Jul. 29th, 2005 06:18 pm
felis_ultharus: The Pardoner from the Canterbury Tales (Default)
Okay, so Roughing It In the Bush isn't so bad now that I've gotten past the first parts. Susannah Moodie is still unsufferable, but she's very good at painting portraits of weird and evil people she's met, and they frankly seem a lot more interesting than she is.

For instance, Tom Wilson, her husband's best friend, who'd stop conversations mid-sentence and then start them in the same place months later, and who kept a pet bear to threaten people who were rude to him. And there's Miss Emily Satan (!), the evil neighbour who wore torn dresses, never bathed, always shouted at her, and "borrowed" Moodie's stuff without ever giving it back.

And the poetry is no longer as bad as an 11-year-old's on LJ. Now it's more like a 16-year-old's.

In other literary news, while researching the origins of the word "tribadism" for someone on [livejournal.com profile] queerhistory, I was amused to find out the first person to use "tribade" (an archaic word for a "lesbian") was Ben Jonson in 1601.

Jonson is one of those poets everyone thinks is boring because, since 99% of his stuff is about sex, high schools teach the boring 1% that isn't.
felis_ultharus: The Pardoner from the Canterbury Tales (Default)
A grab-bag of things:
  1. Last night, the marvellous [livejournal.com profile] archdiva played host to a movie night and fireworks viewing, which was wonderful. In spite of being asocial to the point of hermitness lately, I had a good time. I met [livejournal.com profile] metawidget, who hath now been befriended :)

  2. Even lame fireworks, reflected off the TVA building or the CBC tower, are neat. From the TVA building, the each of the bursts looked like a thousand falling stars. On the CBC tower, they became wildfires and fast-moving rivers. Funny how the reflections should be more interesting than the originals, but I guess that's the whole premise of art and writing, isn't it?

  3. After managing to worm my way out of reading Susannah Moodie's Roughing It in the Bush in three consecutive literature courses, I'm biting the bullet and reading it. It has a major place in my next CanLit course, and there's just no escaping it.

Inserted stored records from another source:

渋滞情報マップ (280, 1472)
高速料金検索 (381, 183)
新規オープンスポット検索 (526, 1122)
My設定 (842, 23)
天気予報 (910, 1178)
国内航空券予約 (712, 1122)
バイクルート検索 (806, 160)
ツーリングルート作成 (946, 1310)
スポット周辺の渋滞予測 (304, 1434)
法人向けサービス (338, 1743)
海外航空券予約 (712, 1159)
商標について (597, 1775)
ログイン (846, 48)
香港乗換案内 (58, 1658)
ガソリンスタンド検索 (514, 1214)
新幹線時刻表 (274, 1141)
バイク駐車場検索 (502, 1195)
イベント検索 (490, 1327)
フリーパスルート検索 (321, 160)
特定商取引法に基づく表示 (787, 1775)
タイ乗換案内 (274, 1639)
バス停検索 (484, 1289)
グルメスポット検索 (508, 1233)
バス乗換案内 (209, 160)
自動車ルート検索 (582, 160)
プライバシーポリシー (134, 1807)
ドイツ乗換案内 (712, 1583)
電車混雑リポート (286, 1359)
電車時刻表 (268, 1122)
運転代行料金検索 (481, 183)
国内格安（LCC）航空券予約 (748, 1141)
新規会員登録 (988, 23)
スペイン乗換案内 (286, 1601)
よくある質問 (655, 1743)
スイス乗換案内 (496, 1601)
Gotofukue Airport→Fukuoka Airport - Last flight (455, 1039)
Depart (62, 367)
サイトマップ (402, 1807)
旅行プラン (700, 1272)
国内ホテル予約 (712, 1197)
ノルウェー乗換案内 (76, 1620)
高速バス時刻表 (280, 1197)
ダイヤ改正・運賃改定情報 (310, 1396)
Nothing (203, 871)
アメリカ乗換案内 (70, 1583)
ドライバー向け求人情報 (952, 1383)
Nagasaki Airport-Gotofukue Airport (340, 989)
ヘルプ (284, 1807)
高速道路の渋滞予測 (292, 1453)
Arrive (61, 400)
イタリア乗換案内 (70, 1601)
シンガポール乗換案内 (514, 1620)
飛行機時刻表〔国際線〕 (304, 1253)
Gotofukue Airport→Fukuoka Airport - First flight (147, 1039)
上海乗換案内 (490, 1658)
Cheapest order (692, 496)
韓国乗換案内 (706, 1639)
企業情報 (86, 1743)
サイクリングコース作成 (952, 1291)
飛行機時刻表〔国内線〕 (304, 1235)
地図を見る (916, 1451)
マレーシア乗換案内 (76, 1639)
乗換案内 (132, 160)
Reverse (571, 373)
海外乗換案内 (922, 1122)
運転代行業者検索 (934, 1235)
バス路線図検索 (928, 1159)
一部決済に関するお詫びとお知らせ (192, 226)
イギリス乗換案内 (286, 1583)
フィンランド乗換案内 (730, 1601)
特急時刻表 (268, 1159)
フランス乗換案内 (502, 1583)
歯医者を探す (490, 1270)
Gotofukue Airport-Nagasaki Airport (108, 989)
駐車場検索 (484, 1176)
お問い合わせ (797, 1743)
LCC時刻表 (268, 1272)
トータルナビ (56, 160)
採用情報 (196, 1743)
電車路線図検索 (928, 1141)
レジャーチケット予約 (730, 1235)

    And it's tedious, but sometimes unintentionally funny. I mean, reading about a woman go on for ages about how heroic she is for surviving the Canadian wilderness while her husband and maid do all the work. And the poetry that ends each chapter is so awful, it reads like angsty 11-year-olds posting on LJ. The prose is more purple than a pack-a-day smoker after his tenth flight of stairs.

    Plus she really hates the Irish. She despises the Irish. She comes across as particularly shallow when she complains about how loud and uruly the Irish are -- the Irish who, fleeing the Potato Famine, are now dying of cholera on Grosse Ile. You can almost hear her saying "Can't they die a little more quietly?"